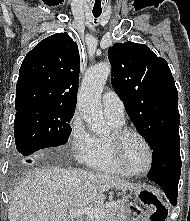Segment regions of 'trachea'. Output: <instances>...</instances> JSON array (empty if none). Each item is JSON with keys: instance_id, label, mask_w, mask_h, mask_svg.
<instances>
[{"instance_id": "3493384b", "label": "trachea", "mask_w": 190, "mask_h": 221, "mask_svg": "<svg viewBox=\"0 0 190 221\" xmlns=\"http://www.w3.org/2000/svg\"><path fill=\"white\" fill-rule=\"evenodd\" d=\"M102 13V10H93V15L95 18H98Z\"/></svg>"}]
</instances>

About this exercise: Print the listing word for word, but omit the pictures.

Output for this task:
Segment regions of 'trachea'. Output: <instances>...</instances> JSON array (empty if none). Each item is JSON with keys: instance_id, label, mask_w, mask_h, mask_svg.
<instances>
[{"instance_id": "3493384b", "label": "trachea", "mask_w": 190, "mask_h": 221, "mask_svg": "<svg viewBox=\"0 0 190 221\" xmlns=\"http://www.w3.org/2000/svg\"><path fill=\"white\" fill-rule=\"evenodd\" d=\"M102 13V10H93V15L95 18H98Z\"/></svg>"}]
</instances>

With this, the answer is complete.